(Structured page parsing data)
....
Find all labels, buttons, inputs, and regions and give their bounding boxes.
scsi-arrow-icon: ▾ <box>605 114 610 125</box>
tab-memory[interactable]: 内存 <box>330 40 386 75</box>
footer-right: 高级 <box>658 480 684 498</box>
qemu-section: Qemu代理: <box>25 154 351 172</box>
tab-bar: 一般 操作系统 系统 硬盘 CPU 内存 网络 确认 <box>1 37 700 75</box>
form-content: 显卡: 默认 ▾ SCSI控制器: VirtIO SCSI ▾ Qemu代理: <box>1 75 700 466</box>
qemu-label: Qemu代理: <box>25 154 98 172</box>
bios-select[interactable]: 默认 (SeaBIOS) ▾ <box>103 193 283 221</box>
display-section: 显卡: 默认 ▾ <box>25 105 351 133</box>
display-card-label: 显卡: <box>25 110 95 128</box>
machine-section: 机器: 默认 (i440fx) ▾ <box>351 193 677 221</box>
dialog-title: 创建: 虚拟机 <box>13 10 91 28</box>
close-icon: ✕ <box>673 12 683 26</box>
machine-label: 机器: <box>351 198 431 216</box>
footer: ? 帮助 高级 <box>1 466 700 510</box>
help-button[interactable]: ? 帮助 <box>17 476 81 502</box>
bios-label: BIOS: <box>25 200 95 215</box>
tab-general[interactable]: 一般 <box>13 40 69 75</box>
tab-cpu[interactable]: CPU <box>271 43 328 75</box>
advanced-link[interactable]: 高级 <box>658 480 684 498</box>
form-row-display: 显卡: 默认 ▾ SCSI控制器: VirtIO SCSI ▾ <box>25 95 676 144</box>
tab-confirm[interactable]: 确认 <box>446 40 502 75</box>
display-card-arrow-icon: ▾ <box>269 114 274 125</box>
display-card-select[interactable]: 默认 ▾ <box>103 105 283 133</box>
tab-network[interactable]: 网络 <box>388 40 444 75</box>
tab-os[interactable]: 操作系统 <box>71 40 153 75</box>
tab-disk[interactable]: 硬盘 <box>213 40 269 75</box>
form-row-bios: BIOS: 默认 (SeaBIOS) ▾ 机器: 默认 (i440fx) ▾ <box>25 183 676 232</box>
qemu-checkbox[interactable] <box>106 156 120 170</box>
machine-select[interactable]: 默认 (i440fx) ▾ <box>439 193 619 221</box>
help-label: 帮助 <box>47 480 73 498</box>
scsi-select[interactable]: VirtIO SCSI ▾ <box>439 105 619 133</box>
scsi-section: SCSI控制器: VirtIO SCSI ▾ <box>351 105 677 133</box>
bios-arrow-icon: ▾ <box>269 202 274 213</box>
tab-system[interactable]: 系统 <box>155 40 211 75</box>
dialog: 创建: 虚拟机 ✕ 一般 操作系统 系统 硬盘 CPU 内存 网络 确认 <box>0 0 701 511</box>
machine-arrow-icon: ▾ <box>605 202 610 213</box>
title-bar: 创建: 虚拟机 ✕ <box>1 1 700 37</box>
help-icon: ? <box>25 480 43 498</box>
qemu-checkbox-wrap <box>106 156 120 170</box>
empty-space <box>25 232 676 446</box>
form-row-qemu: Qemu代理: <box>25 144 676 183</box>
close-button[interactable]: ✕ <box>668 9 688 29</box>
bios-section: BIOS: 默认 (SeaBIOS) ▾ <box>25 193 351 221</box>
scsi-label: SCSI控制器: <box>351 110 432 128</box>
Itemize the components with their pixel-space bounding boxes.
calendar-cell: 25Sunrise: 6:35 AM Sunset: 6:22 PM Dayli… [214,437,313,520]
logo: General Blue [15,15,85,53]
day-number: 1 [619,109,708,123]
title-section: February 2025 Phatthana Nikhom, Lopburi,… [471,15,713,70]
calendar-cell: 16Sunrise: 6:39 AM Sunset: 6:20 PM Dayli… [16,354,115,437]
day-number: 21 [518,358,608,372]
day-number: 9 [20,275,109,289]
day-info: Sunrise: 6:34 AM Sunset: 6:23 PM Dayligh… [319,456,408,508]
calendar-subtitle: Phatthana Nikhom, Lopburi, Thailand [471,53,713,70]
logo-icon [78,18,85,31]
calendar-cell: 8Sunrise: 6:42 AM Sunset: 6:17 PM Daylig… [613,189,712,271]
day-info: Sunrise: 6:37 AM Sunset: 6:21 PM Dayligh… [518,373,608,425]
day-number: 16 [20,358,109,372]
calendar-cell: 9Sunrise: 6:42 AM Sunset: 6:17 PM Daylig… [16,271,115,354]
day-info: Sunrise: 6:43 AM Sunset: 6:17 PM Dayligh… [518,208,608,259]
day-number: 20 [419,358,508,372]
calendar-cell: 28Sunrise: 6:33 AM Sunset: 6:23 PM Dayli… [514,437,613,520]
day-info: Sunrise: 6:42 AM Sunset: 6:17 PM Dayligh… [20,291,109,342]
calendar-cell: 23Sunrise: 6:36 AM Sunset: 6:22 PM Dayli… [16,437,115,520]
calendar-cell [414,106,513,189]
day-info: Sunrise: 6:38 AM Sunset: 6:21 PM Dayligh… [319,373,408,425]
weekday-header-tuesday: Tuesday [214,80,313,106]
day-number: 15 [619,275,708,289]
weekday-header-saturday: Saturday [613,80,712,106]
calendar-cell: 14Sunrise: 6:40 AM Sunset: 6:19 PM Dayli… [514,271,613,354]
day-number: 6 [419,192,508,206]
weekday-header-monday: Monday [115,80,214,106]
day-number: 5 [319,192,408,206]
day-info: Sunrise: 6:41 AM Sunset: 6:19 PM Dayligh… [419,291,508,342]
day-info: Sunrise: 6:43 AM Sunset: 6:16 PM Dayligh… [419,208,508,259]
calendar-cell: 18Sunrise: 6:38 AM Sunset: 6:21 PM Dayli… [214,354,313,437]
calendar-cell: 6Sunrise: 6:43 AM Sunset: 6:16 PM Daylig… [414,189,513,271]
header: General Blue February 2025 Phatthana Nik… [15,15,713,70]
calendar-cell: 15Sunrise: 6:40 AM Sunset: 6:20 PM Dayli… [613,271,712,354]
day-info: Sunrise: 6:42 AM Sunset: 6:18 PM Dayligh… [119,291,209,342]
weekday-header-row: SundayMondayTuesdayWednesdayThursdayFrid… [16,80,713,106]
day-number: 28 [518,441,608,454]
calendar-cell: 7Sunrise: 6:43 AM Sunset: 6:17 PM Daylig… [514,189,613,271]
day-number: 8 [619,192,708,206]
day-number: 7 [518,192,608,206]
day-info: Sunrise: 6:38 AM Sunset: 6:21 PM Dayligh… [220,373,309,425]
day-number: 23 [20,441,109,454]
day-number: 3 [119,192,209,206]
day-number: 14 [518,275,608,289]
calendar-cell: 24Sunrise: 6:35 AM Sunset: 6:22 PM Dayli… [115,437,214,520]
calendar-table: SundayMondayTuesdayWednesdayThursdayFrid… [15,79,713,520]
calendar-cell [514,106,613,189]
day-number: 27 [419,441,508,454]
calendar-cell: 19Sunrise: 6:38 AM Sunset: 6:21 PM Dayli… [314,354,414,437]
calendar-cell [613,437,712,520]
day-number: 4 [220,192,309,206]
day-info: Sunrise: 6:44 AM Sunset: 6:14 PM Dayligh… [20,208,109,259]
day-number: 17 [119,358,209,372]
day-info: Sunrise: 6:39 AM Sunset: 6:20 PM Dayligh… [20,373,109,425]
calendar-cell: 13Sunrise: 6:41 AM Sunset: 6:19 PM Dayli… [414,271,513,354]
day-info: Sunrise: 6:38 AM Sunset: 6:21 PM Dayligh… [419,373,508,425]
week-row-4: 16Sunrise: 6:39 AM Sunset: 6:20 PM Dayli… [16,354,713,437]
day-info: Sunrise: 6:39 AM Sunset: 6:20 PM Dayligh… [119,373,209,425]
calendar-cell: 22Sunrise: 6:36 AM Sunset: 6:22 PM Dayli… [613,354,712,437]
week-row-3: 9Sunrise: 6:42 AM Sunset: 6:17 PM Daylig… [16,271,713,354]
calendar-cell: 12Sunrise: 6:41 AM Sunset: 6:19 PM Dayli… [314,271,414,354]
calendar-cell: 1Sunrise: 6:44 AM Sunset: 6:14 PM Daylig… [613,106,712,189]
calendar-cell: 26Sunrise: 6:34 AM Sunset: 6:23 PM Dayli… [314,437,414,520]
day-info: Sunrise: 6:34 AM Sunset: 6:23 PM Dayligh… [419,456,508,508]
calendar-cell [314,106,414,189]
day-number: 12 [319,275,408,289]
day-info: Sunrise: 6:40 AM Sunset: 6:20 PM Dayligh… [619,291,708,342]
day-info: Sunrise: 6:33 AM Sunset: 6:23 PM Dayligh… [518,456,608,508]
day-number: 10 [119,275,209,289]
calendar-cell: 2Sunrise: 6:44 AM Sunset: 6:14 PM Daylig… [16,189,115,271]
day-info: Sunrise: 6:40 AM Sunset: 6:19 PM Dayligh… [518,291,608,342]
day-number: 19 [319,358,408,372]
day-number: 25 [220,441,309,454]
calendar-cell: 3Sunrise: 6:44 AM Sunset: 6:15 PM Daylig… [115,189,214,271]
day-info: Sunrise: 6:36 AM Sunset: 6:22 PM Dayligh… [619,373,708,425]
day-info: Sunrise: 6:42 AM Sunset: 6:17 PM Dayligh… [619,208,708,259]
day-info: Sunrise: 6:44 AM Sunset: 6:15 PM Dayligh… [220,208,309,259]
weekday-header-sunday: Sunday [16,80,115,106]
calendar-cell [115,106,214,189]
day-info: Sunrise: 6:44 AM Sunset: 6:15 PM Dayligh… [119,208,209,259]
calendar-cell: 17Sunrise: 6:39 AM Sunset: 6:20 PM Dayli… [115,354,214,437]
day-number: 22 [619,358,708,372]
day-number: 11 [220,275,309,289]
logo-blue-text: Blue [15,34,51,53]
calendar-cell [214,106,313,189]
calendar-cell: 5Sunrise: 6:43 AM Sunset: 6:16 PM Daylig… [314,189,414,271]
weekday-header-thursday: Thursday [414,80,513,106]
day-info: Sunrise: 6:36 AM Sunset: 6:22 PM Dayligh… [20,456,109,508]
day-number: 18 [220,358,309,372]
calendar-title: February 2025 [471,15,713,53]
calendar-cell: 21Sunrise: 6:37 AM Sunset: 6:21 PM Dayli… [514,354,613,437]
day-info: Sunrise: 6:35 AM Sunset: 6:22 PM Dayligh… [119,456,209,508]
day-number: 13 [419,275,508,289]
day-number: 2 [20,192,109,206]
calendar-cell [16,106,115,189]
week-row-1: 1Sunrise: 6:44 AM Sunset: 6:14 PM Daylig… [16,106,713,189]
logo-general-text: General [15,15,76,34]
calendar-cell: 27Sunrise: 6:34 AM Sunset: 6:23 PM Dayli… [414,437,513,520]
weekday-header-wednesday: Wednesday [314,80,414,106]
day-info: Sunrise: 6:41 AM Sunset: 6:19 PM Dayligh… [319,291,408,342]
....
▶ TASK TO COMPLETE: Each line above that contains the word "dialog" should be copied.

▶ RESPONSE:
dialog-title: 创建: 虚拟机 <box>13 10 91 28</box>
dialog: 创建: 虚拟机 ✕ 一般 操作系统 系统 硬盘 CPU 内存 网络 确认 <box>0 0 701 511</box>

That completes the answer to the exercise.